The terms appearing in sec. 340.01(24), Stats., have meanings that are not clear and unequivocal upon their face. Well-informed and reasonable persons might well differ, as they have in these cases, over the meaning of the phrases, "designed for agricultural purposes," "used exclusively in the conduct of agricultural operations," and "used principally off the highway."
We are satisfied that the statute is ambiguous and requires a judicial construction.

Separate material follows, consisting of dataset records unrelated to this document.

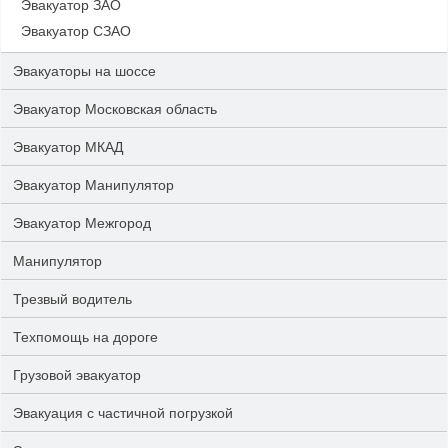
Эвакуатор ЗАО
Эвакуатор СЗАО
Эвакуаторы на шоссе
Эвакуатор Московская область
Эвакуатор МКАД
Эвакуатор Манипулятор
Эвакуатор Межгород
Манипулятор
Трезвый водитель
Техпомощь на дороге
Грузовой эвакуатор
Эвакуация с частичной погрузкой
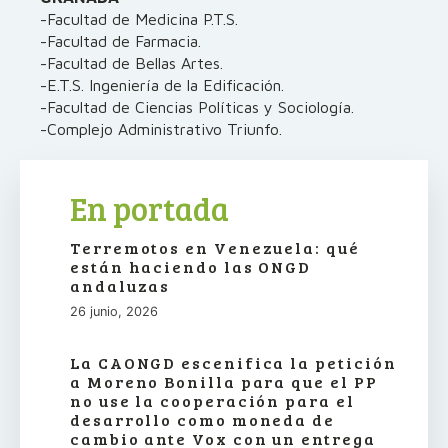
-Facultad de Medicina P.T.S.
-Facultad de Farmacia.
-Facultad de Bellas Artes.
-E.T.S. Ingeniería de la Edificación.
-Facultad de Ciencias Políticas y Sociología.
-Complejo Administrativo Triunfo.
En portada
Terremotos en Venezuela: qué
están haciendo las ONGD
andaluzas
26 junio, 2026
La CAONGD escenifica la petición
a Moreno Bonilla para que el PP
no use la cooperación para el
desarrollo como moneda de
cambio ante Vox con un entrega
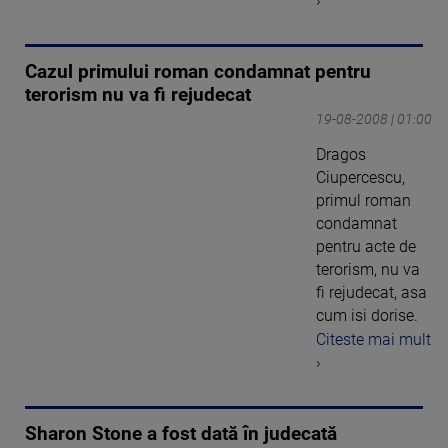
›
Cazul primului roman condamnat pentru
terorism nu va fi rejudecat
19-08-2008 | 01:00
Dragos
Ciupercescu,
primul roman
condamnat
pentru acte de
terorism, nu va
fi rejudecat, asa
cum isi dorise.
Citeste mai mult
›
Sharon Stone a fost dată în judecată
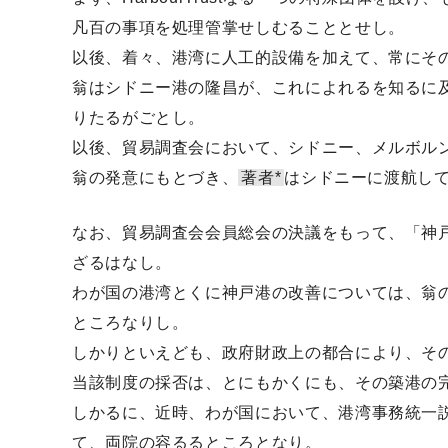
凡百の事項を処理管掌せしむることとせし。
以後、着々、港湾に人工的設備を加えて、常にそ
翁はシドニー港の隆昌が、これによれるを知るに
りたるがごとし。
以後、貿易調査会において、シドニー、メルボルン、
翁の発意にもとづき、
著者*
はシドニーに渡航して、
なお、貿易調査会会員総会の決議をもって、「神
ざるはなし。
わが国の港湾とくに神戸港の改善については、翁
ところなりし。
しかりといえども、政府財政上の都合により、その繰
当該制度の採否は、とにもかくにも、その築港の
しかるに、近時、わが国において、港湾事務統一
て、両院の容るるところとなり。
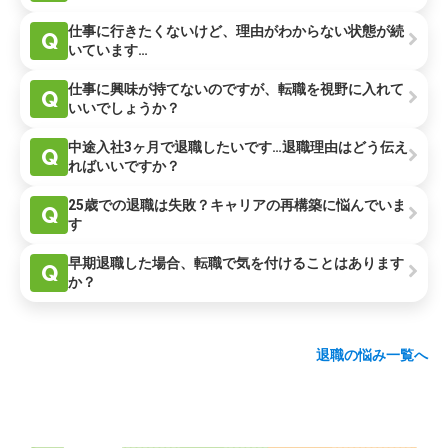
仕事に行きたくないけど、理由がわからない状態が続
Q
いています…
仕事に興味が持てないのですが、転職を視野に入れて
Q
いいでしょうか？
中途入社3ヶ月で退職したいです…退職理由はどう伝え
Q
ればいいですか？
25歳での退職は失敗？キャリアの再構築に悩んでいま
Q
す
早期退職した場合、転職で気を付けることはあります
Q
か？
退職の悩み一覧へ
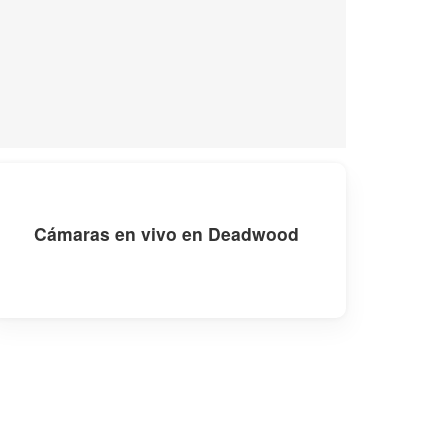
Cámaras en vivo en Deadwood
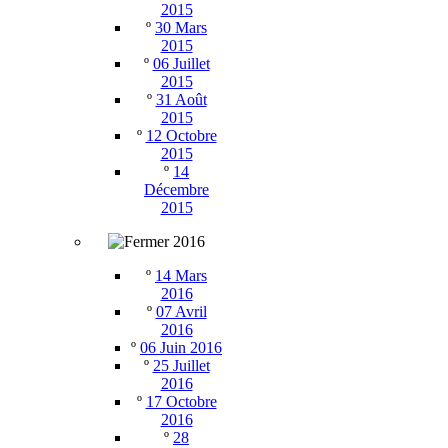
2015
º
30 Mars
2015
º
06 Juillet
2015
º
31 Août
2015
º
12 Octobre
2015
º
14
Décembre
2015
2016
º
14 Mars
2016
º
07 Avril
2016
º
06 Juin 2016
º
25 Juillet
2016
º
17 Octobre
2016
º
28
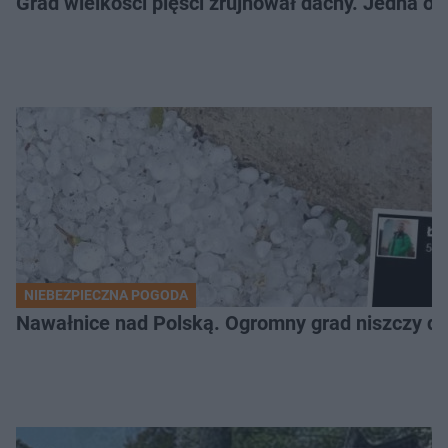
Grad wielkości pięści zrujnował dachy. Jedna oso
NIEBEZPIECZNA POGODA
Nawałnice nad Polską. Ogromny grad niszczy da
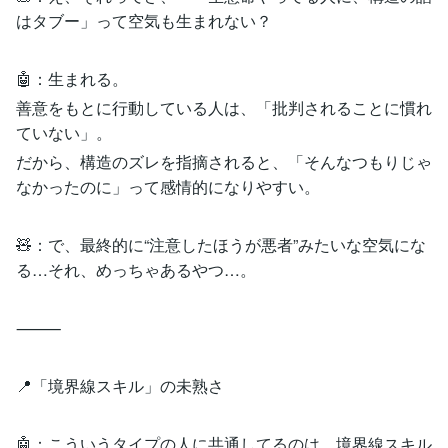
はタブー」って空気も生まれない？
🤖：生まれる。
善意をもとに行動している人は、「批判されることに慣れ
ていない」。
だから、構造のズレを指摘されると、「そんなつもりじゃ
なかったのに」って感情的になりやすい。
🧸：で、最終的に“注意したほうが悪者”みたいな空気にな
る…それ、めっちゃあるやつ…。
⸻
📍「境界線スキル」の未熟さ
🤖：こういうタイプの人に共通してるのは、境界線スキル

It is the position of the Wisconsin Fertilizer Association and the American Oil Company that the terms should be construed liberally in the interests of furthering the legislative intent, which, they contend, is to advance the art of agriculture in Wisconsin. In the Fertilizer Case, for example, it is argued that "agricultural operations" includes, almost without limitation, all the activities involved in the transportation of tools, commodities, and raw materials to and from the farm. The state in both cases argues that there be a strict construction and the meaning of the terms be limited to those activities that occur in the normal course of the farmer's business of farming, that the vehicles must be owned by the farmer, and that there be no commercial activity involved other than the commerce of the farmer himself.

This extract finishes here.